Life gets harder as I get older and I’m getting tired of it. My family’s dream is exhausting, and a long time ago it became mine too. I run myself ragged every day, sometimes I come back and I'm too exhausted to do anything other than work and sleep, but I can't because their dream is mine. My parents used to own a general store called Maxwell’s. It’s named after our family and, when they were young, the shop did really well; but now, people buy what they need online, and the business my parents poured blood, sweat, and tears into, is failing. I don’t see us making it another year.

Their medical bills are behind, along with their rent that is one month past due and the only reason our landlord is not evicting us is because he has known my parents for thirty years. If it weren’t for that, and the fact I promised to pay him before the month ends, they’d be sleeping in this store. Even right now, the electricity in my parents’ apartment is off, and I need to provide another fifty dollars to get it turned on.

My eyes begin to burn with frustrated tears, and I stop moving boxes to try and catch my breath. Pressing my palms against my eyes I take a deep breath, but my emotions are too strong. I’m too damn tired. I’m so sick of caring, but I have to, I need them. I can't give up on them. I feel like I’m the only one who gives a shit about this business, too.

My parents barely come to the store anymore. My mother, Mariah, only shows up when she needs money to waste on the latest gambling place that would accept her. My father prefers to come here with his friends to raid the alcohol section with his friends whenever he likes. Since I added that section, I've never come back to find the money from a complete purchase or even any bottles of alcohol left. David Maxwell is very charitable when it comes to the distribution of alcohol that I provided for his dying business.

As for my brother, he is always off doing who knows what, and I’m left here, trying my damn best to make ends meet. I have to come over every day after work just to make sure everything is intact and they don't need anything. I have to make sure the lights are on, the water is running and check if there's sufficient food. I'm not sure how much longer I can do this before I break before I quit, but what kind of person would that make me if I quit on my family? I can’t do that to them even though they have done it to me. They left me with this store and now I’m stuck unless I want my family to be homeless.

I no longer have the energy to do this. I no longer have the will to be the only one keeping my family afloat.

When do my hopes matter? When do my dreams and wants matter? I don't think I even have any of those, to be honest. No one has ever cared. It’s always been about me taking care of them. I’ve dedicated everything. I’ve drained my savings account to keep food on the table and electricity running in their home.

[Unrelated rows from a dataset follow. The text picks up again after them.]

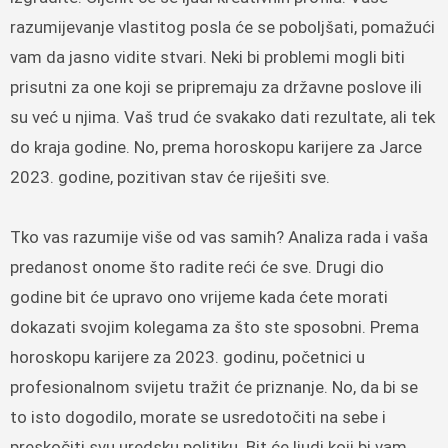
razumijevanje vlastitog posla će se poboljšati, pomažući
vam da jasno vidite stvari. Neki bi problemi mogli biti
prisutni za one koji se pripremaju za državne poslove ili
su već u njima. Vaš trud će svakako dati rezultate, ali tek
do kraja godine. No, prema horoskopu karijere za Jarce
2023. godine, pozitivan stav će riješiti sve.
Tko vas razumije više od vas samih? Analiza rada i vaša
predanost onome što radite reći će sve. Drugi dio
godine bit će upravo ono vrijeme kada ćete morati
dokazati svojim kolegama za što ste sposobni. Prema
horoskopu karijere za 2023. godinu, početnici u
profesionalnom svijetu tražit će priznanje. No, da bi se
to isto dogodilo, morate se usredotočiti na sebe i
preskočiti svu uredsku politiku. Bit će ljudi koji bi vam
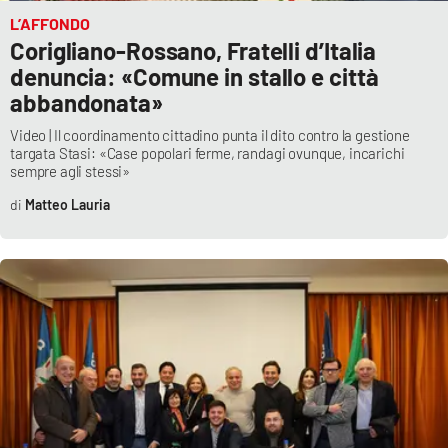
L’AFFONDO
Corigliano-Rossano, Fratelli d’Italia
EDIZIONI
denuncia: «Comune in stallo e città
LOCALI
abbandonata»
Catanzaro
Video | Il coordinamento cittadino punta il dito contro la gestione
targata Stasi: «Case popolari ferme, randagi ovunque, incarichi
Crotone
sempre agli stessi»
Matteo Lauria
Vibo Valentia
Reggio Calabria
Cosenza
Lamezia Terme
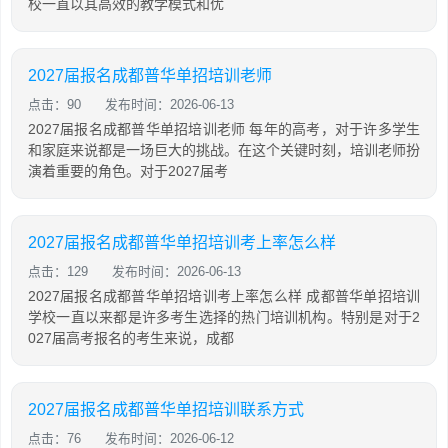
校一直以其高效的教学模式和优
2027届报名成都普华单招培训老师
点击：90
发布时间：2026-06-13
2027届报名成都普华单招培训老师 每年的高考，对于许多学生
和家庭来说都是一场巨大的挑战。在这个关键时刻，培训老师扮
演着重要的角色。对于2027届考
2027届报名成都普华单招培训考上率怎么样
点击：129
发布时间：2026-06-13
2027届报名成都普华单招培训考上率怎么样 成都普华单招培训
学校一直以来都是许多考生选择的热门培训机构。特别是对于2
027届高考报名的考生来说，成都
2027届报名成都普华单招培训联系方式
点击：76
发布时间：2026-06-12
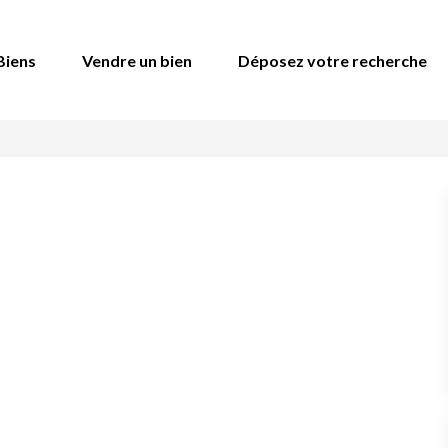
Biens
Vendre un bien
Déposez votre recherche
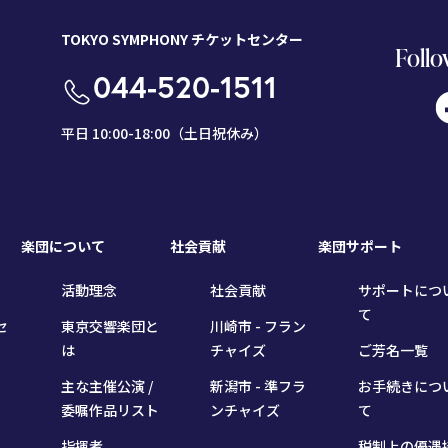
TOKYO SYMPHONY チケットセンター
Follo
044-520-1511
平日 10:00-18:00（土日祝休み）
楽団について
社会貢献
楽団サポート
活動理念
社会貢献
サポートにつ
て
セ
東京交響楽団と
川崎市 - フラン
は
チャイズ
ご芳名一覧
主な主催公演 /
新潟市 - 準フラ
お手続きにつ
委嘱作品リスト
ンチャイズ
て
指揮者
税制上の優遇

I have nothing to my name now except my house because they had nothing to theirs. All those jobs I worked when I was younger, including my present job as an assistant, at one of the most popular companies in D.C., every dime pinched and saved in hopes of buying my own house one day, gone.

I know I’m bitter. I know that. I know I’m selfish and I’m being a bad daughter and sister, but when do I stop being all that for them, and where does that leave my family? I can’t stop, right? I can’t stop being what they need me to be. It isn’t fair to them.

"It's not fair to them," I mutter and then exhale loudly, mentally scolding myself for letting my emotions crowd my duty to my family.

I can't think of quitting, because they need me and I need them, we're family. Especially with my grandma living in my parent's house now. My parents had demanded I take her to a retirement home because they didn't want to have to take care of her at this age, but I refused. I refused to let my grandmother, the woman who had done a better job at raising my brother and me than our mother. Especially now, with her being very old I didn't trust any retirement home.

Gran needed patience, and enough care while being surrounded by loved ones. And I'll continue to provide that for her as long as we're both alive. Even if it means coming from work to see her every day when I'm supposed to be resting for my next day at work.

I throw my wild curly hair in a messy bun to at least get it off my sweaty neck and stand in front of the box fan for a few minutes. It’s blowing dry, hot air but it’s better than nothing, right?

The doorbell chimes and I hold my breath, hoping it’s a customer but it’s just my younger brother, James.

“Rosalie! I fucked up, sis. I fucked up!” He slams the door, locks it, and laces his fingers behind his neck.

I drop the broom when I see the bruises on his face. “Oh my god, James. What happened?” I hurry to the front door and flip the sign to close. “Who did this to you?” I grip his chin, turning his head left and right. He has a black eye and a split lip. One hand is holding his side as if he has been kicked. “Who did this to you?” I repeat.

He pulls away and begins pacing the length of the room, "It doesn't matter. I need some money," James tells me.

"W-what? I don't have any money right now." I say honestly. "Who hurt you, James? We should go to the police right away." I walk closer to him and begin studying the bruises again.

"I said leave it! All I need is the money you're going to give me." He says roughly.

"I told you, I'm currently broke. But if you can be patient, I'll try to ask for an advance at work. I already spent my last salary on all the needs you and our parents have." I explain gently.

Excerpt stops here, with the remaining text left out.